Eventually, as Veronica explores her own thoughts and memories a picture comes to her, a real memory. Although the place may not be correct she knows the incident is, and it is only as an older adult that she recognizes what the incident really meant for her brother and her family. The memory shocks her and she continues to search her memories and even to search her mother's house for some verification of what she actually knows.

The death of Liam has a profound effect on Veronica and her family. Her conversations rarely make sense to others. She dwells on the peculiarities of her dysfunctional family. Her mind and her actions wander incessantly. Yet somehow, every strange twist and turn leads to an inevitable finish.

Although the format of the book seems, on the surface, almost chaotic, it makes sense while in it. It is complex yet consistent and utterly real.

Tuesday, September 2, 2008

On the Road, by Jack Kerouac

I was in elementary school when this classic was published, several years after Kerouac finished the first draft. That first draft was one long scroll (120 feet long, all one paragraph, all taped together so Kerouac could type without stopping to change paper), which has only recently been printed in its entirety. The version that Kerouac saw in print, though, is what Matt Dillon reads on this CD edition. I had not read it before and I was pleased to find it in time to listen to it on a short road trip of my own.

This official version was edited to remove the more sexually explicit passages, but it still reveals Kerouac's comfort with minorities and subcultures, an unusual position at the time.

On the Road conjures up visions of a free and easy lifestyle, rich in drugs, women, song, and adventure. Many others have gone on the road since Kerouac and his friend Neal Cassady, perhaps inspired by his tale. If so, I am not entirely sure why.
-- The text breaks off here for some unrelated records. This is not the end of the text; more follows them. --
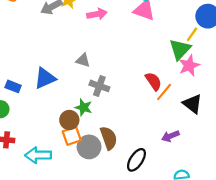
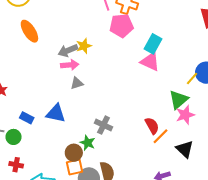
pink arrow: (97, 14) -> (70, 65), moved
yellow line: (192, 34) -> (192, 78), moved
gray triangle: (83, 60) -> (77, 83), moved, turned -40
blue triangle: (45, 78) -> (56, 113), turned 30

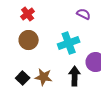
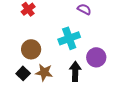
brown circle: (29, 40) -> (31, 49), moved

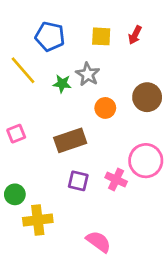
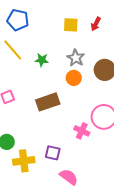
blue pentagon: (50, 36) -> (18, 20), moved
gray star: (88, 74) -> (76, 58), moved
purple square: (78, 181) -> (53, 153), moved

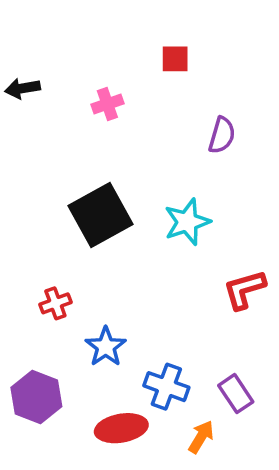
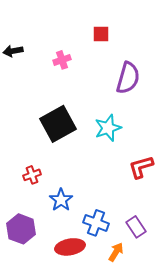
purple semicircle: (222, 135) -> (128, 78), size x1.5

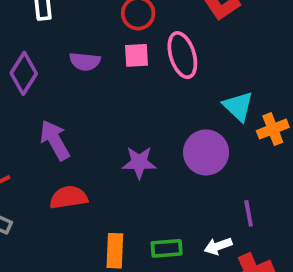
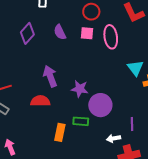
purple semicircle: (85, 61) -> (60, 32), turned 49
purple arrow: (55, 140) -> (50, 76), moved
purple circle: (206, 152) -> (100, 105), moved
green rectangle: (167, 248) -> (81, 121), moved

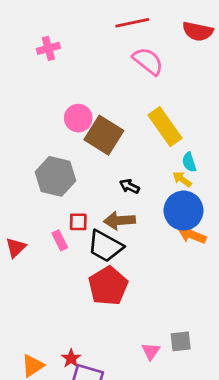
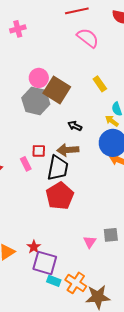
yellow rectangle: (165, 127) -> (100, 84), size x0.6
gray hexagon: (55, 176) -> (36, 101), moved
black trapezoid: (105, 246) -> (58, 168), turned -108

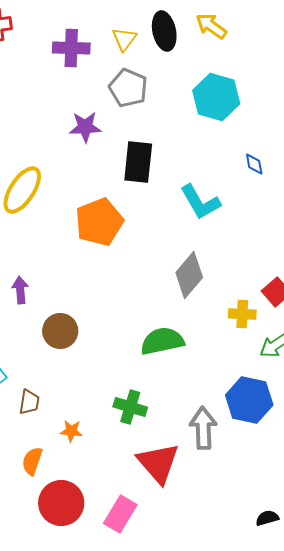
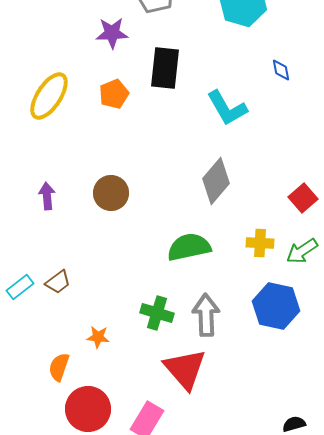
orange pentagon: (99, 222) -> (114, 94), moved, size x0.6
yellow cross: (242, 314) -> (260, 243), moved
brown circle: (60, 331) -> (111, 193), moved
brown trapezoid: (29, 402) -> (58, 282), moved, turned 44
gray arrow: (203, 428) -> (206, 315), moved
Yes, the road trips - there are several of them in this tale - do involve drugs, women, song, adventure. Certainly Kerouac appears to enjoy many of these adventures. But that enjoyment at times seems forced, as if he feels he should paint it all with a broad brush of crazy good times. Leaking through and finding a stronger voice as the trips go on is Jack's real goal: to find a woman to love, to marry, to settle down, to be a responsible adult. What also comes through in spite of some fairly wild exploits is his fundamental humanity, his compassion for others. I couldn't help liking him, in contrast to some of his friends.

It's easy to see how this lengthy confessional journey led to "gonzo journalism", a more personal point of view, and to today's public blogs.

Matt Dillon recorded the tale in a voice that seems to be not impressed with itself. It's almost flat, uninterested, trying to get the story out there and letting it fall where it may. By contrast, whenever Dillon speaks as Cassady ("Dean Moriarty" in this edition) he affects a voice that has years of drinking and playing around in it. While the voice is at times hilarious, I found it difficult to connect that raw voice to a very young man. It seemed at least forty years old to me. At times I wanted more from the Kerouac voice and perhaps a bit less from Cassady's.